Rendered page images
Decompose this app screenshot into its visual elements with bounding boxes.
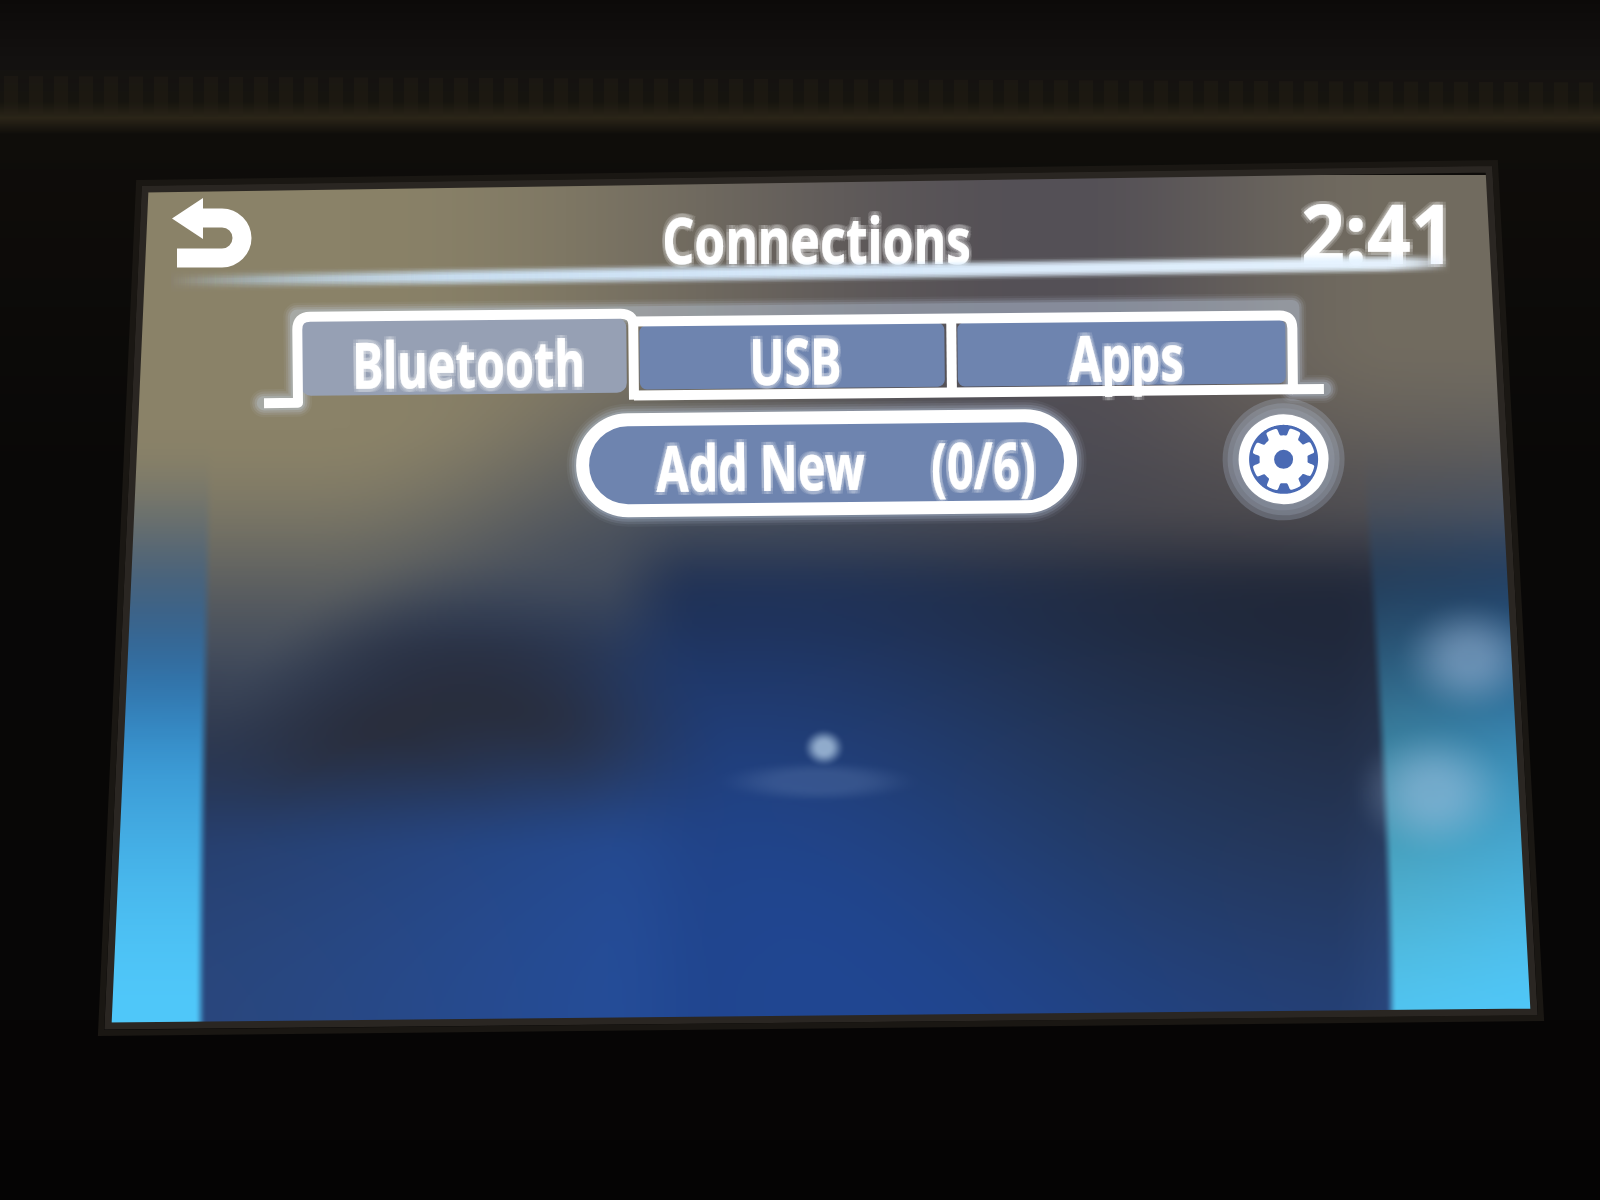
button[interactable]: [582, 418, 1070, 509]
button[interactable]: [636, 316, 954, 396]
button[interactable]: Back: [160, 186, 264, 284]
button[interactable]: [954, 316, 1294, 396]
button[interactable]: [264, 308, 636, 404]
button[interactable]: Bluetooth settings: [1236, 417, 1330, 511]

→ **Problem details**
When copying the records above, please match them exactly but leave out all pictures.

→ **Written reply**
Decompose this app screenshot into its visual elements with bounding boxes.
button[interactable]: [582, 418, 1070, 509]
button[interactable]: [636, 316, 954, 396]
button[interactable]: Back: [160, 186, 264, 284]
button[interactable]: [954, 316, 1294, 396]
button[interactable]: [264, 308, 636, 404]
button[interactable]: Bluetooth settings: [1236, 417, 1330, 511]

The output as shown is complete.